Ne nous leurrons pas, la littérature fantastique a vécu ou
presque au profit des descendants de Lovecraft et du roman horrifique. Pourquoi
s’étendre alors sur un ouvrage jamais réédité au sein d’un genre moribond ?
On répondra ceci, que l’on écrit autant pour les vivants que pour les fantômes.
Marcel Brion révélait dans ces escales sans doute inspirées d’Hoffmann,
une langue de très haute tenue. Les voici :
SOMMAIRE
1 - Les Escales de la Haute Nuit
2 - Le Maréchal de la Peur
3 - La Sonate du Feu
4 - Une Aventure de Voyage
5 - Les Eaux Mortes
6 - La Capitane
7 - L'Orgue de Verre
8 - La Rue Perdue
Quatre textes survolent les débats.
La nouvelle qui donne son titre au recueil raconte la
mésaventure d’un voyageur à destination de Prague descendu d’un train de nuit
dans une gare inconnue, plus par curiosité qu’autre chose.

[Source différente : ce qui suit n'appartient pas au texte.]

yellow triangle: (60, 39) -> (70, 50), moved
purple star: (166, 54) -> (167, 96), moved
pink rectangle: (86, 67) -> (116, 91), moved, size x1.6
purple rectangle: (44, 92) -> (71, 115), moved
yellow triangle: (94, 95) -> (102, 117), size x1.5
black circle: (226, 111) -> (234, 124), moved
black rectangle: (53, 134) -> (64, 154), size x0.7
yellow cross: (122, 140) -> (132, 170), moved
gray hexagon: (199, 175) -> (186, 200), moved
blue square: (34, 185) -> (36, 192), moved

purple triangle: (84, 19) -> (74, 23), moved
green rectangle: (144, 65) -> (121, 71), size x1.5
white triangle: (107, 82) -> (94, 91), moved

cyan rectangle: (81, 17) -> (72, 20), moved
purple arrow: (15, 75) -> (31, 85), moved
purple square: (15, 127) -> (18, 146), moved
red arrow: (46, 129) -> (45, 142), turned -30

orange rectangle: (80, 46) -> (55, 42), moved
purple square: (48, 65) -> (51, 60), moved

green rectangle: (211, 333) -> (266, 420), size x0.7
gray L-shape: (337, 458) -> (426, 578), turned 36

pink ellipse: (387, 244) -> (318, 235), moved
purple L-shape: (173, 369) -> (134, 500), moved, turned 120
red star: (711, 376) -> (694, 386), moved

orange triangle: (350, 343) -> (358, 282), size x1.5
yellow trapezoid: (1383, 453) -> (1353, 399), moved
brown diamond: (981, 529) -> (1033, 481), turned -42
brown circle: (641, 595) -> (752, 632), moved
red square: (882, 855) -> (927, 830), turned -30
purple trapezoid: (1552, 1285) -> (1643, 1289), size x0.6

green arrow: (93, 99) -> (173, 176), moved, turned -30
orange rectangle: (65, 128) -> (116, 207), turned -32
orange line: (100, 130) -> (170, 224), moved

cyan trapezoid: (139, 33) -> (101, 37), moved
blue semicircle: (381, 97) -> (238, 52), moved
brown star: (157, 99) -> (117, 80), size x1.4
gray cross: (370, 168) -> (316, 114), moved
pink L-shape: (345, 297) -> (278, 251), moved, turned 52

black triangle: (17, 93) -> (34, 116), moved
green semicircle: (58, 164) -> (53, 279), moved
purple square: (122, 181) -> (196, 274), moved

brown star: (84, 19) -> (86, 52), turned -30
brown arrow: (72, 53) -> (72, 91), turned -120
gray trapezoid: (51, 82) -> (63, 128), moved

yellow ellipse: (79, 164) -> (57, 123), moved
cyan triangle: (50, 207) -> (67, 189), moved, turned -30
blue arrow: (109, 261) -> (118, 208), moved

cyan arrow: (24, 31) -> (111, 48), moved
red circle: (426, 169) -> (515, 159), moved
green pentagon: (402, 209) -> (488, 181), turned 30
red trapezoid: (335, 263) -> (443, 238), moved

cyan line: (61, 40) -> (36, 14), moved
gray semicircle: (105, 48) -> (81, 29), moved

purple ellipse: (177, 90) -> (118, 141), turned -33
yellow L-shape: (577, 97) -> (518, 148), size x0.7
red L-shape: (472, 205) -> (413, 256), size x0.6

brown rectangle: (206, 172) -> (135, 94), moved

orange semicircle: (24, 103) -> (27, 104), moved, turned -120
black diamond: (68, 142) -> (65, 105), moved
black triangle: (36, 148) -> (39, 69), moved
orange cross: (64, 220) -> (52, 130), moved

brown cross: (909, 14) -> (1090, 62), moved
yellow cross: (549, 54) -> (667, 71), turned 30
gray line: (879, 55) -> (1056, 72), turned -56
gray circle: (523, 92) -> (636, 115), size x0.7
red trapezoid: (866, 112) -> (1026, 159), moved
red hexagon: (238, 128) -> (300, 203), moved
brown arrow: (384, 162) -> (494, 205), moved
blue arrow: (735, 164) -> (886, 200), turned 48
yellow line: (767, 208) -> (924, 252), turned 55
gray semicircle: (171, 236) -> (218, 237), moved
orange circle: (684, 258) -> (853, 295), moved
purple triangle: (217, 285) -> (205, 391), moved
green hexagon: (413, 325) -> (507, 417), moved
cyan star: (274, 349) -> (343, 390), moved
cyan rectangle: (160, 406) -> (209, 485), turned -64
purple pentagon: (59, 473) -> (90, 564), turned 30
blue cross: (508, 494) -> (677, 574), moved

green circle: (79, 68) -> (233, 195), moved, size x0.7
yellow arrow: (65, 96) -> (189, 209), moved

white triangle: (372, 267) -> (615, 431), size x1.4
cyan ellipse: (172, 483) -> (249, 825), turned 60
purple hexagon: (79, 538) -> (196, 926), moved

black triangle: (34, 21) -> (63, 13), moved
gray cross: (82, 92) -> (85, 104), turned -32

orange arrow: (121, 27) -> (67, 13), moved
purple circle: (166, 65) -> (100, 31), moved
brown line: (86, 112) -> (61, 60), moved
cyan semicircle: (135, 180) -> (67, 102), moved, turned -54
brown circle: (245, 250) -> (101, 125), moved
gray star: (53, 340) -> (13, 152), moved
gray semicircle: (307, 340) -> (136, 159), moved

« La gare était assez loin. Je la vis, semblable à
quelque grotte grondante, pleine de lumières, de fumées et de cris. Les rails
entrecroisés me proposaient de subtils déroutements. Des feux rouges levaient
et baissaient le doigt à travers des brouillards. Une locomotive, seule, lancée
sur sa piste comme un lévrier, me frôla en s’ essoufflant. Les étoiles
humiliées reculaient au plus lointain du ciel. Un monstre marin crachait au ras
du sol un torrent de vapeur brûlante. Le cuivre avait des scintillements d'or.
L’acier noir fondait en reflets comme une peau d’otarie. »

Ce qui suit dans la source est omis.